Книги

Жан Расин и другие

22
18
20
22
24
26
28
30

Да и в самом Пор-Рояле даже в дни появления «Писем к провинциалу» не все им восторженно аплодировали. Те, кто принадлежал к старшему поколению «учеников святого Августина» – Анжелика Арно, отец Сенглен, сменивший Сен-Сирана в качестве духовного руководителя аббатства, – относились к «Письмам» скорее сдержанно. Их настораживал не только тон сочинения, непринужденный и откровенно светский, но и сам замысел бороться против мирского зла мирскими средствами, неизбежно таящий опасность впасть в мирские грехи. Они предпочли бы оставить этот путь иезуитам и претерпевать безропотно и молчаливо ниспосланные свыше испытания.
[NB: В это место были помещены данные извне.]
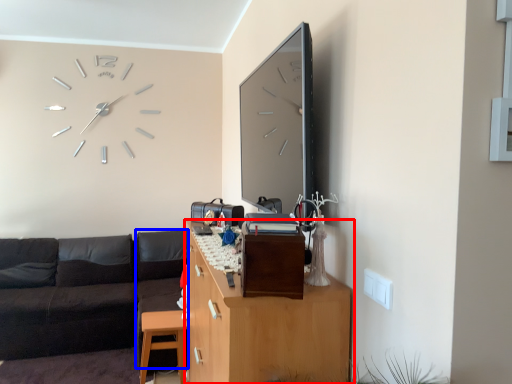 Question: Among these objects, which one is farthest to the camera, cabinetry (highlighted by a red box) or couch (highlighted by a blue box)?

Choices:
 (A) cabinetry
 (B) couch

Answer: (B) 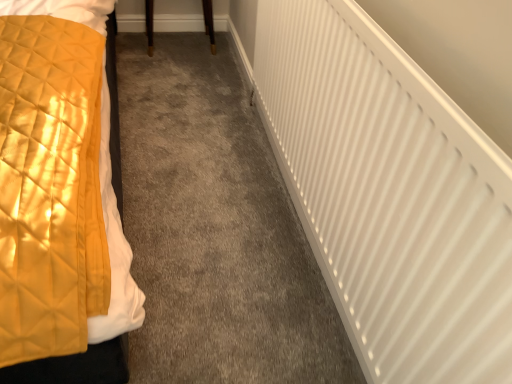 The height and width of the screenshot is (384, 512). Describe the element at coordinates (390, 194) in the screenshot. I see `white matte radiator at right` at that location.

At what (x,y) coordinates should I click in order to perform the action: click on white matte radiator at right. Please return your answer as a coordinate pair (x, y). The image size is (512, 384). Looking at the image, I should click on (390, 194).

Locate an element on the screen. brown wood table at upper center is located at coordinates (209, 23).

Describe the element at coordinates (209, 23) in the screenshot. I see `brown wood table at upper center` at that location.

Measure the distance between brown wood table at upper center and camera.

2.44 meters.

What is the approximate width of brown wood table at upper center?

brown wood table at upper center is 34.01 centimeters wide.

At what (x,y) coordinates should I click in order to perform the action: click on white matte radiator at right. Please return your answer as a coordinate pair (x, y). Looking at the image, I should click on (390, 194).

Considering the positions of objects brown wood table at upper center and white matte radiator at right in the image provided, who is more to the right, brown wood table at upper center or white matte radiator at right?

From the viewer's perspective, white matte radiator at right appears more on the right side.

In the scene shown: Relative to white matte radiator at right, is brown wood table at upper center in front or behind?

In the image, brown wood table at upper center appears behind white matte radiator at right.

Does point (206, 16) come in front of point (401, 288)?

No, (206, 16) is behind (401, 288).

From the image's perspective, between brown wood table at upper center and white matte radiator at right, who is located below?

white matte radiator at right is shown below in the image.

From a real-world perspective, is brown wood table at upper center physically located above or below white matte radiator at right?

In terms of real-world spatial position, brown wood table at upper center is below white matte radiator at right.

Does brown wood table at upper center have a lesser width compared to white matte radiator at right?

No.

Is brown wood table at upper center shorter than white matte radiator at right?

Correct, brown wood table at upper center is not as tall as white matte radiator at right.

Is brown wood table at upper center bigger or smaller than white matte radiator at right?

Clearly, brown wood table at upper center is smaller in size than white matte radiator at right.

Is brown wood table at upper center spatially inside white matte radiator at right, or outside of it?

brown wood table at upper center is spatially situated outside white matte radiator at right.

Is brown wood table at upper center far from white matte radiator at right?

Indeed, brown wood table at upper center is not near white matte radiator at right.

Is brown wood table at upper center turned away from white matte radiator at right?

No, brown wood table at upper center is not facing the opposite direction of white matte radiator at right.

At what (x,y) coordinates should I click in order to perform the action: click on radiator in front of the brown wood table at upper center. Please return your answer as a coordinate pair (x, y). This screenshot has height=384, width=512. Looking at the image, I should click on tap(390, 194).

Is white matte radiator at right to the right of brown wood table at upper center from the viewer's perspective?

Correct, you'll find white matte radiator at right to the right of brown wood table at upper center.

Considering the positions of objects white matte radiator at right and brown wood table at upper center in the image provided, who is in front, white matte radiator at right or brown wood table at upper center?

white matte radiator at right.

Which is less distant, (292, 128) or (212, 21)?

Point (292, 128).

From the image's perspective, between white matte radiator at right and brown wood table at upper center, which one is located above?

brown wood table at upper center appears higher in the image.

From a real-world perspective, between white matte radiator at right and brown wood table at upper center, who is vertically higher?

In real-world perspective, white matte radiator at right is above.

Does white matte radiator at right have a greater width compared to brown wood table at upper center?

Incorrect, the width of white matte radiator at right does not surpass that of brown wood table at upper center.

Is white matte radiator at right shorter than brown wood table at upper center?

No, white matte radiator at right is not shorter than brown wood table at upper center.

Between white matte radiator at right and brown wood table at upper center, which one has smaller size?

brown wood table at upper center is smaller.

Is brown wood table at upper center completely or partially inside white matte radiator at right?

No, brown wood table at upper center is not a part of white matte radiator at right.

Would you say white matte radiator at right is a long distance from brown wood table at upper center?

white matte radiator at right is far away from brown wood table at upper center.

Is white matte radiator at right looking in the opposite direction of brown wood table at upper center?

No, white matte radiator at right is not facing away from brown wood table at upper center.

This screenshot has width=512, height=384. Identify the location of furniture that appears below the white matte radiator at right (from a real-world perspective). (209, 23).

Find the location of a particular element. furniture behind the white matte radiator at right is located at coordinates (209, 23).

Locate an element on the screen. The height and width of the screenshot is (384, 512). radiator that appears above the brown wood table at upper center (from a real-world perspective) is located at coordinates (390, 194). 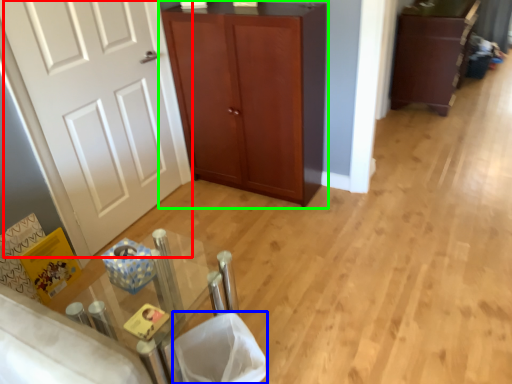 Question: Which is farther away from door (highlighted by a red box)? laundry basket (highlighted by a blue box) or cupboard (highlighted by a green box)?

Choices:
 (A) laundry basket
 (B) cupboard

Answer: (A)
А испытания не заставили себя ждать. Успех «Писем» увеличивал число сочувствующих, но тем более раздражал власть имущих. Если Мазарини скорее придерживался нейтралитета в этой «церковной Фронде», то Анна Австрийская, остававшаяся испанкой и на французском троне, дела иезуитов принимала близко к сердцу и смеяться шуткам по этому поводу, даже самым остроумным, решительно отказывалась. Вся ультрамонтанская партия кипела негодованием. Антуана Арно все-таки исключили из числа докторов Сорбонны, и вслед за этим ему грозила Бастилия; пришлось скрываться. Как и в случае Сен-Сирана почти за двадцать лет до того, опала на вождя янсенистов повлекла за собой административные меры против его друзей. Снова отшельникам предписали покинуть Пор-Рояль; снова явился в монастырь королевский офицер наблюдать за исполнением приказа. Воспитанников «маленьких школ» разослали по домам. Расин, по всей очевидности, один оставался в Пор-Рояле – разве что уезжал в Вомюрье, расположенный неподалеку от аббатства замок герцога де Люиня, где его дядя Витар служил управляющим и где жил в то время Клод Лансело в качестве воспитателя одиннадцатилетнего сына герцога. Антуан Леметр, вынужденный покинуть свою келью, и в изгнании не забывал любимого ученика. До нас дошло письмо, адресованное им «малышу Расину», которому тогда исполнилось 16 лет:

«Сын мой, прошу вас прислать мне как можно скорее "Апологию святых Отцов"; это моя книга, и это первое издание – ин-кварто, в переплете крапленой кожи. Пять томов «Соборов», которые вы так хорошо упаковали, я получил, за что очень признателен. Дайте знать, все ли мои книги расставлены на полках как следует, и там ли мои одиннадцать томов святого Иоанна Златоуста; навещайте их время от времени и обметайте с них пыль. Надо поставить там глиняные миски с водой, чтобы мыши их не сгрызли. Поклонитесь от меня вашей тетушке [Агнесе Расин] и следуйте во всем ее советам. Юноши должны всегда быть послушны своим руководителям и не своевольничать ни в чем. Быть может, Бог даст нам вернуться туда, где вы сейчас. Впрочем, надо стараться обратить во благо эти обстоятельства, чтобы они послужили к нашему удалению от мира, представляющегося столь враждебным благочестию. Прощайте, дорогой мой сын, и любите всегда вашего папочку, как он вас любит; пишите мне иногда. И пришлите мне моего Тацита ин-фолио».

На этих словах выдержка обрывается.